AIM OF THE TASK —
Search the records for the string "ҡышлаҡ". Copy each line where it occurs.

[RECORDS FOR THE TASK]

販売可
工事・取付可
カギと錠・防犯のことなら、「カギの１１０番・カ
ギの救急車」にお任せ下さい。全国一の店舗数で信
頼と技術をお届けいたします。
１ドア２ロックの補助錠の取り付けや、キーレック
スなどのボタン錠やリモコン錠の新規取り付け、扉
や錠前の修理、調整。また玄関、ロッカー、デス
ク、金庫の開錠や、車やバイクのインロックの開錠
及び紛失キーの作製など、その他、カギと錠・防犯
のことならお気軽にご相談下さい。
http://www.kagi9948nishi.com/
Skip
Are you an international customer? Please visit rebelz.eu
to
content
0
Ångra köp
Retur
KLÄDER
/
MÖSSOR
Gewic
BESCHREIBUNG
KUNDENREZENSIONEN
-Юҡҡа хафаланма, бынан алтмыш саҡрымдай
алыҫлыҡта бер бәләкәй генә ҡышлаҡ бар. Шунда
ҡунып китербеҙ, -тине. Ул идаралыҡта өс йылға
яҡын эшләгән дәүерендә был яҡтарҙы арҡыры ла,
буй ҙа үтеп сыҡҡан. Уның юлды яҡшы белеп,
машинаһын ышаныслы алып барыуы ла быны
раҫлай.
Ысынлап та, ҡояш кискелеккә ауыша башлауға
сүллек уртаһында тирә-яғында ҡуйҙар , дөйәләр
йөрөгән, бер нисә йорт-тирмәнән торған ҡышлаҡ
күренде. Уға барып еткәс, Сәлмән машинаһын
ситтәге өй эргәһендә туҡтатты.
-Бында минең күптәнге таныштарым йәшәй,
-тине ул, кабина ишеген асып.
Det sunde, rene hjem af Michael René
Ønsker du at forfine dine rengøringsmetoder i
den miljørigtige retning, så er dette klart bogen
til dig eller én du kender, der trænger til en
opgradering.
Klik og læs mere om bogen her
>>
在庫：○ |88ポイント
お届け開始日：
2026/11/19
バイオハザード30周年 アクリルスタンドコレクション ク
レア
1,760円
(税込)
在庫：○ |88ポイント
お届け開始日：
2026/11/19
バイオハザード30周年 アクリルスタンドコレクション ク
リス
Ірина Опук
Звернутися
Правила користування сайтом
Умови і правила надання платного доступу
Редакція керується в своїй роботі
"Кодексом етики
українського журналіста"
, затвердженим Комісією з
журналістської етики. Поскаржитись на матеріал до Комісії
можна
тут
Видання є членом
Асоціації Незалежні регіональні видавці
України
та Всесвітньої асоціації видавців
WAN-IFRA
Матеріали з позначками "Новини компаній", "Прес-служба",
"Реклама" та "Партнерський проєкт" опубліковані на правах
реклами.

[/RECORDS FOR THE TASK]

SOLUTION —
алыҫлыҡта бер бәләкәй генә ҡышлаҡ бар. Шунда
йөрөгән, бер нисә йорт-тирмәнән торған ҡышлаҡ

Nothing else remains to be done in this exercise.